_Instructions to follow:_ Would you transcribe the listing that follows, character for character, and omit its images?

_Data provided:_
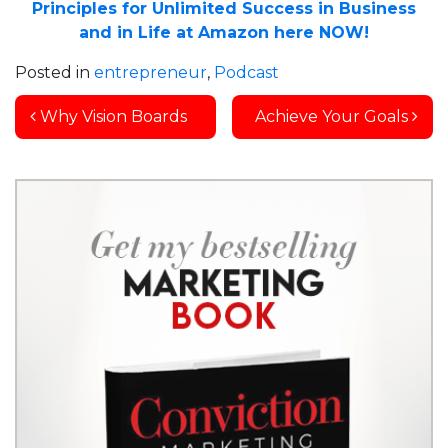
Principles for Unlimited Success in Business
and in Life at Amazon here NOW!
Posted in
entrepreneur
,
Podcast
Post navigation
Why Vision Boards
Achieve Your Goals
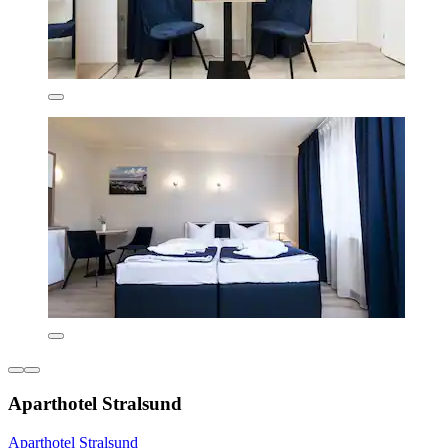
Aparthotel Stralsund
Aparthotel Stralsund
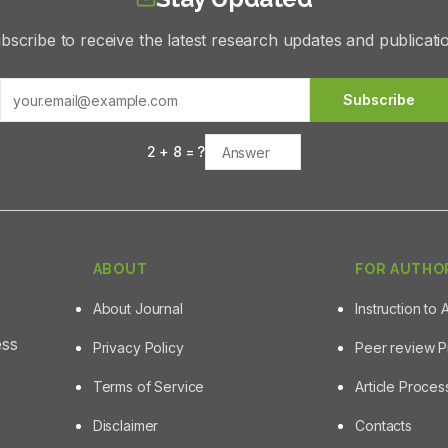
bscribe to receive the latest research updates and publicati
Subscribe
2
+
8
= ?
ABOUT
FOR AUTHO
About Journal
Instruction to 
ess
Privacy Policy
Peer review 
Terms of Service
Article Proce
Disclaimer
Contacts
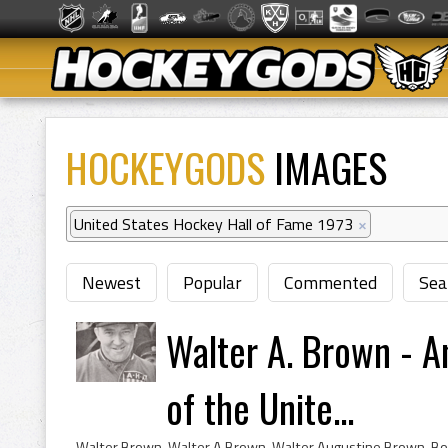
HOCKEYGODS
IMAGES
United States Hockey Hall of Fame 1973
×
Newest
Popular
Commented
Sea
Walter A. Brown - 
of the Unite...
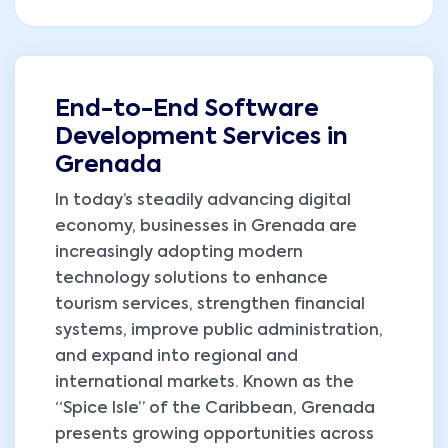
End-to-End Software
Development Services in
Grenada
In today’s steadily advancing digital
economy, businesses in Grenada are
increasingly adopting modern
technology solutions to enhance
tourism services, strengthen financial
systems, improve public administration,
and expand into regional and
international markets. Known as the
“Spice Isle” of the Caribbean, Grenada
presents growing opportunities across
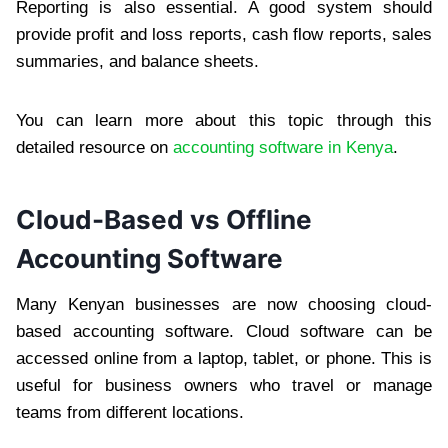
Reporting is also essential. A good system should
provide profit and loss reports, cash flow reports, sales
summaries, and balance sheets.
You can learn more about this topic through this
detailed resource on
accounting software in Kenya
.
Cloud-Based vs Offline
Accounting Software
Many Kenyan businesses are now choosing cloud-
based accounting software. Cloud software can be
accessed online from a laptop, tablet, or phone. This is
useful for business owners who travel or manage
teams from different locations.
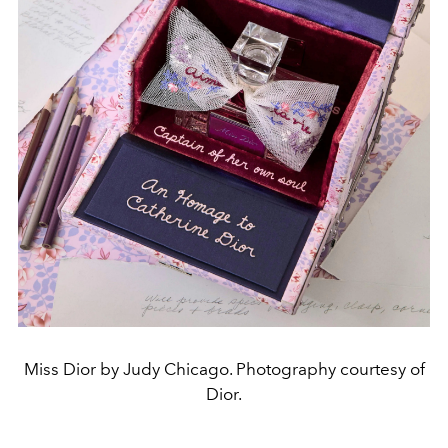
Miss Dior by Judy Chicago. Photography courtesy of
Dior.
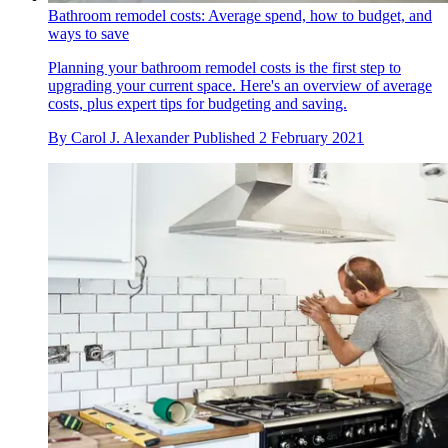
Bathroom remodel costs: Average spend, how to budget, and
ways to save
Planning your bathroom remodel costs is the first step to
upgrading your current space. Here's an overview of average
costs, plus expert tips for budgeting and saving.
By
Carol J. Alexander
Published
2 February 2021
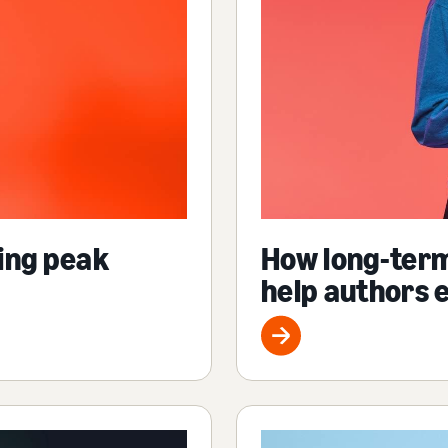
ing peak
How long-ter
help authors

_Output for this exercise:_
Principles for Unlimited Success in Business
and in Life at Amazon here NOW!
Posted in
entrepreneur
,
Podcast
Post navigation
Why Vision Boards
Achieve Your Goals
Aparthotel Stralsund
Aparthotel Stralsund
bscribe to receive the latest research updates and publicati
Subscribe
2
+
8
= ?
ABOUT
FOR AUTHO
About Journal
Instruction to 
ess
Privacy Policy
Peer review 
Terms of Service
Article Proce
Disclaimer
Contacts
HOCKEYGODS
IMAGES
United States Hockey Hall of Fame 1973
×
Newest
Popular
Commented
Sea
Walter A. Brown - 
of the Unite...
End-to-End Software
Development Services in
Grenada
In today’s steadily advancing digital
economy, businesses in Grenada are
increasingly adopting modern
technology solutions to enhance
tourism services, strengthen financial
systems, improve public administration,
and expand into regional and
international markets. Known as the
“Spice Isle” of the Caribbean, Grenada
presents growing opportunities across
Reporting is also essential. A good system should
provide profit and loss reports, cash flow reports, sales
summaries, and balance sheets.
You can learn more about this topic through this
detailed resource on
accounting software in Kenya
.
Cloud-Based vs Offline
Accounting Software
Many Kenyan businesses are now choosing cloud-
based accounting software. Cloud software can be
accessed online from a laptop, tablet, or phone. This is
useful for business owners who travel or manage
teams from different locations.
Miss Dior by Judy Chicago. Photography courtesy of
Dior.
Bathroom remodel costs: Average spend, how to budget, and
ways to save
Planning your bathroom remodel costs is the first step to
upgrading your current space. Here's an overview of average
costs, plus expert tips for budgeting and saving.
By
Carol J. Alexander
Published
2 February 2021
ing peak
How long-ter
help authors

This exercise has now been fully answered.